> **Task prompt**
Keep every line of the data below that has the string "find" and present those lines.

————————

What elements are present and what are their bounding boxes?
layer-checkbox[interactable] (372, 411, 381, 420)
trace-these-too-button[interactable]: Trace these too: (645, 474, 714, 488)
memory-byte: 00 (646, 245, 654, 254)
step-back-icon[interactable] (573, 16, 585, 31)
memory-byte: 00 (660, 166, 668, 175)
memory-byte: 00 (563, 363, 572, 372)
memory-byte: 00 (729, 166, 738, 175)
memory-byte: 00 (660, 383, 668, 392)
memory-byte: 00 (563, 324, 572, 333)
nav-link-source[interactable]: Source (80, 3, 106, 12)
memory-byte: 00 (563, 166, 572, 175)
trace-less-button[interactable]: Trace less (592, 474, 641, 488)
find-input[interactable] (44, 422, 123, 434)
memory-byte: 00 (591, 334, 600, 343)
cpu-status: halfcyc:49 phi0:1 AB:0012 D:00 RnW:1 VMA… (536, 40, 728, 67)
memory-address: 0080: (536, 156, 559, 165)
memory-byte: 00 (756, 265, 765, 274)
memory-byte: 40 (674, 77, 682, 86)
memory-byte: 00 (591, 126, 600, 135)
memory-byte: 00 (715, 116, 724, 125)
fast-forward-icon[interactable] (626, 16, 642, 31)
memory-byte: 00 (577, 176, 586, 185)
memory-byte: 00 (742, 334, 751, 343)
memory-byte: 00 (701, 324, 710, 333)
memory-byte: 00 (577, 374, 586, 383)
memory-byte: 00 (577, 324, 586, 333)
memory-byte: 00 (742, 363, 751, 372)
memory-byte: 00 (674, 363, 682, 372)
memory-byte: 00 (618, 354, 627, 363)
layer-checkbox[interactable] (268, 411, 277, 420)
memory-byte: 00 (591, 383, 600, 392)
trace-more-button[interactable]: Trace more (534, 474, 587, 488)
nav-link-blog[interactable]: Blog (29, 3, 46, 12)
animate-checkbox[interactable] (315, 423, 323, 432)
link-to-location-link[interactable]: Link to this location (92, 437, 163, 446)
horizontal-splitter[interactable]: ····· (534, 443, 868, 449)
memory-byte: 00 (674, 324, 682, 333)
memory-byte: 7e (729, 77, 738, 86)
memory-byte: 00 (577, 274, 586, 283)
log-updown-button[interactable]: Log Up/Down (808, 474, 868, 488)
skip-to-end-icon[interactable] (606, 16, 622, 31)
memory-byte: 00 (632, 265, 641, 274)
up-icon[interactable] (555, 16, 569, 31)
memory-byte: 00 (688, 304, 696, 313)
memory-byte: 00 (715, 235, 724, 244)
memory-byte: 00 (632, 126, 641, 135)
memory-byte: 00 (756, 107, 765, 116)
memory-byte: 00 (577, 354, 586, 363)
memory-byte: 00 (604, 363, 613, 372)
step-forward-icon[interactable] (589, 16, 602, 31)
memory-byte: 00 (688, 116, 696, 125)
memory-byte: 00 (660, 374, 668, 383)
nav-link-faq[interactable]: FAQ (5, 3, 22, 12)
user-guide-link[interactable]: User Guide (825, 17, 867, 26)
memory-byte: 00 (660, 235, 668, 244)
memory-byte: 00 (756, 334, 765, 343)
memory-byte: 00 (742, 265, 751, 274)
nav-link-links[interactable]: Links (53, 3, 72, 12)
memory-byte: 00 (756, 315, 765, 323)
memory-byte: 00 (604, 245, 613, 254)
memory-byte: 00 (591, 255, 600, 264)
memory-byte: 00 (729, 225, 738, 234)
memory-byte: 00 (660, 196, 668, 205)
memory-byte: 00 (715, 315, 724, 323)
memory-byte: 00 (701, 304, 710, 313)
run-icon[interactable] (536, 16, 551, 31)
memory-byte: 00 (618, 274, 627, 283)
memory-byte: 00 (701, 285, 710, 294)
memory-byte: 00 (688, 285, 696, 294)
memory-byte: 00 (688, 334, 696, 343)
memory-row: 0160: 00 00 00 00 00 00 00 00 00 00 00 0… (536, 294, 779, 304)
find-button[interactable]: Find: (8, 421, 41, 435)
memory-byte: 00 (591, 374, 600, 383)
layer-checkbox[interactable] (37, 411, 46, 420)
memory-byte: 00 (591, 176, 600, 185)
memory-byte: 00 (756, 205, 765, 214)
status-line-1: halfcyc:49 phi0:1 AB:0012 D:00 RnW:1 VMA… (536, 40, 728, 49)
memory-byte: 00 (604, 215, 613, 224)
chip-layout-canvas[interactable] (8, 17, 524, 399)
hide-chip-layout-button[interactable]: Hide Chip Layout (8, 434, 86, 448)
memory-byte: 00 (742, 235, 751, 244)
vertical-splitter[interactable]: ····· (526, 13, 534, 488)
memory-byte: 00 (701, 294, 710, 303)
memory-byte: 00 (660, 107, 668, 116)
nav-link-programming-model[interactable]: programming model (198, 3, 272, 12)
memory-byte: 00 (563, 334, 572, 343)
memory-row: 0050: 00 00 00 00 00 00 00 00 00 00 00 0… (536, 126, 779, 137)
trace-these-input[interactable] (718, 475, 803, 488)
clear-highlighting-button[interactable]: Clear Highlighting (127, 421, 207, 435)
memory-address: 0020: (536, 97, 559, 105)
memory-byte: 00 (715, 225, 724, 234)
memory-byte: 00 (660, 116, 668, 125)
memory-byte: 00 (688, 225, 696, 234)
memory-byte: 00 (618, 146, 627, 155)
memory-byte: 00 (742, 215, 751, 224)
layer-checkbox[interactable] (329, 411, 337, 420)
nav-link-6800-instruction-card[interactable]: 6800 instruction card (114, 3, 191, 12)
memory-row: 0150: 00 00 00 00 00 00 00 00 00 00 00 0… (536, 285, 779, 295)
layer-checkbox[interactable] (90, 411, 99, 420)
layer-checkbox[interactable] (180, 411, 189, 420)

————————

> **Exercise answer**
find-input[interactable] (44, 422, 123, 434)
find-button[interactable]: Find: (8, 421, 41, 435)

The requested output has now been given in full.